Inflation theory has been cock of the walk since the early 1980s, when physicist Alan Guth concocted it to solve several problems that had been plaguing big bang theorists. For instance, the universe appears to be "flat" (a technical term describing the large-scale curvature of space) and isotropic (it has roughly the same properties everywhere)--features that a simple big bang model can't easily explain. Inflationary theory proposes that the very early universe went through an amazingly violent and rapid expansion for less than 10-32 second. For 20 years no one has come up with a new scenario that so well matches scientists' observations.
Now, physicist Paul Steinhardt at Princeton University and his colleagues have created what they call the "ekpyrotic model": a version of the early universe that explains flatness and isotropy without invoking inflation. At first glance, the new model--based on an extension of string theory known as M-theory--seems surreal. It takes place in 11 dimensions, six of which are rolled up and can safely be ignored. In that effectively 5-dimensional space float two perfectly flat four-dimensional membranes, like sheets drying on parallel clotheslines. One of the sheets is our universe; the other, a "hidden" parallel universe.
Here's how the universe came to be, according to the new theory: Provoked by random fluctuations, our unseen companion spontaneously shed a membrane that slowly floated toward our universe. As it moved, it flattened out--although quantum fluctuations wrinkled its surface somewhat--and gently accelerated toward our membrane. The floater sped up and splatted into our universe, whereupon some of the energy of the collision became the energy and matter that make up our cosmos. Because both the moving membrane and our own membrane started out roughly flat, our postcollision universe remains flat as well. "Flat plus flat equals flat," Steinhardt says.

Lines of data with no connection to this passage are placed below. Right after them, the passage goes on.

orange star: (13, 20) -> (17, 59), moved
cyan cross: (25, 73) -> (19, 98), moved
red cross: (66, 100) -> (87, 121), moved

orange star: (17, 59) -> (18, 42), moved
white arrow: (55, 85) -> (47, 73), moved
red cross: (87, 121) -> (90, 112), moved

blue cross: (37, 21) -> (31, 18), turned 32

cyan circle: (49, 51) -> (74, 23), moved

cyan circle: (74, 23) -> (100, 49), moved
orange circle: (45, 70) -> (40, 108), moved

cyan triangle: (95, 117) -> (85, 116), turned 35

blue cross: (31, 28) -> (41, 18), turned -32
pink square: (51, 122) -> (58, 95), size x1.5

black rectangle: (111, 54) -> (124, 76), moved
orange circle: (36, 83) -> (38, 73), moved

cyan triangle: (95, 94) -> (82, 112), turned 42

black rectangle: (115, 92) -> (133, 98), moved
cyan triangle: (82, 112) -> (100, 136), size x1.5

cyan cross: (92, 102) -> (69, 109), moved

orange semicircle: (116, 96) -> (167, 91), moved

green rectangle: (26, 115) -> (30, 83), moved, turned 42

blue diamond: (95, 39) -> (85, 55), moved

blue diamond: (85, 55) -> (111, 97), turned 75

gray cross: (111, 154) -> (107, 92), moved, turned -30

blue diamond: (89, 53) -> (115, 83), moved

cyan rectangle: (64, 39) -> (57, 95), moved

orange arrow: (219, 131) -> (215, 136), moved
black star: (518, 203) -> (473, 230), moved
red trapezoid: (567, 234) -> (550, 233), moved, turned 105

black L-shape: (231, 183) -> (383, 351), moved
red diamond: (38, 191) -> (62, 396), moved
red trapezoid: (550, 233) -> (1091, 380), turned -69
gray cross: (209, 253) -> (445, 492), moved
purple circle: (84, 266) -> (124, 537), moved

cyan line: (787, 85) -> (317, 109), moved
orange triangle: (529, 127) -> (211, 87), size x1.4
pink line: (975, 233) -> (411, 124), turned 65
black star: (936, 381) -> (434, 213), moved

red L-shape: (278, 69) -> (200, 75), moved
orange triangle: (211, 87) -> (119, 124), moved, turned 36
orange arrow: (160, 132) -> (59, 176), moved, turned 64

"It's the first really intriguing connection between M-theory and cosmology," says David Spergel, an astrophysicist at Princeton University. "This is sort of an Ur-big bang." And though ekpyrotic theory might seem totally detached from reality, future experiments should be able to tell whether it or inflation is correct. The two models predict that different sorts of gravitational waves are rattling around the universe--waves that might one day be detectable by successors to current gravitational-wave experiments.